TASK: Repeat every entry word for word, but leave the images out of your copy.

DATA FOR THE TASK:

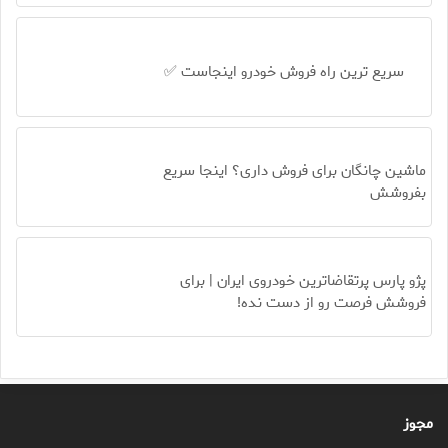
سریع ترین راه فروش خودرو اینجاست ✅
ماشین چانگان برای فروش داری؟ اینجا سریع
بفروشش
پژو پارس پرتقاضاترین خودروی ایران | برای
فروشش فرصت رو از دست نده!
مجوز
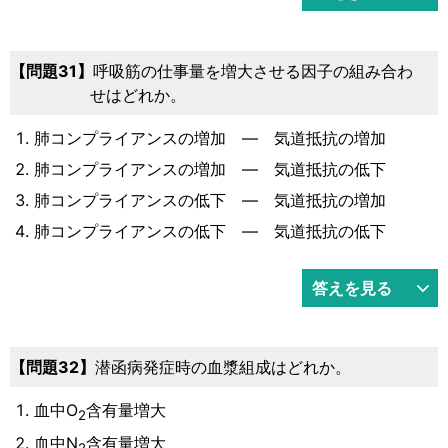
31
呼吸筋の仕事量を増大させる因子の組み合わ
せはどれか。
肺コンプライアンスの増加 ― 気道抵抗の増加
肺コンプライアンスの増加 ― 気道抵抗の低下
肺コンプライアンスの低下 ― 気道抵抗の増加
肺コンプライアンスの低下 ― 気道抵抗の低下
答えを見る
32
潜函病発症時の血漿組成はどれか。
血中O
含有量増大
2
血中N
含有量増大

SOLUTION FOR THIS EXERCISE:
سریع ترین راه فروش خودرو اینجاست ✅
ماشین چانگان برای فروش داری؟ اینجا سریع
بفروشش
پژو پارس پرتقاضاترین خودروی ایران | برای
فروشش فرصت رو از دست نده!
مجوز
31
呼吸筋の仕事量を増大させる因子の組み合わ
せはどれか。
肺コンプライアンスの増加 ― 気道抵抗の増加
肺コンプライアンスの増加 ― 気道抵抗の低下
肺コンプライアンスの低下 ― 気道抵抗の増加
肺コンプライアンスの低下 ― 気道抵抗の低下
答えを見る
32
潜函病発症時の血漿組成はどれか。
血中O
含有量増大
2
血中N
含有量増大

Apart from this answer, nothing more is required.